'''

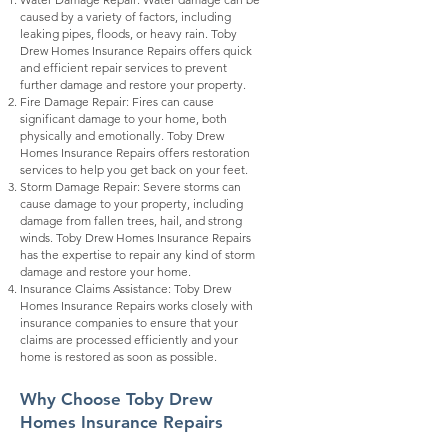
caused by a variety of factors, including
leaking pipes, floods, or heavy rain. Toby
Drew Homes Insurance Repairs offers quick
and efficient repair services to prevent
further damage and restore your property.
Fire Damage Repair: Fires can cause
significant damage to your home, both
physically and emotionally. Toby Drew
Homes Insurance Repairs offers restoration
services to help you get back on your feet.
Storm Damage Repair: Severe storms can
cause damage to your property, including
damage from fallen trees, hail, and strong
winds. Toby Drew Homes Insurance Repairs
has the expertise to repair any kind of storm
damage and restore your home.
Insurance Claims Assistance: Toby Drew
Homes Insurance Repairs works closely with
insurance companies to ensure that your
claims are processed efficiently and your
home is restored as soon as possible.
Why Choose Toby Drew
Homes Insurance Rep
airs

'''

REQUIRED WORK >> "home is restored as soon as possible." marks the first line to print; reproduce that line and every line after it through the end of the listing above.

FINISHED TASK >>
home is restored as soon as possible.
Why Choose Toby Drew
Homes Insurance Rep
airs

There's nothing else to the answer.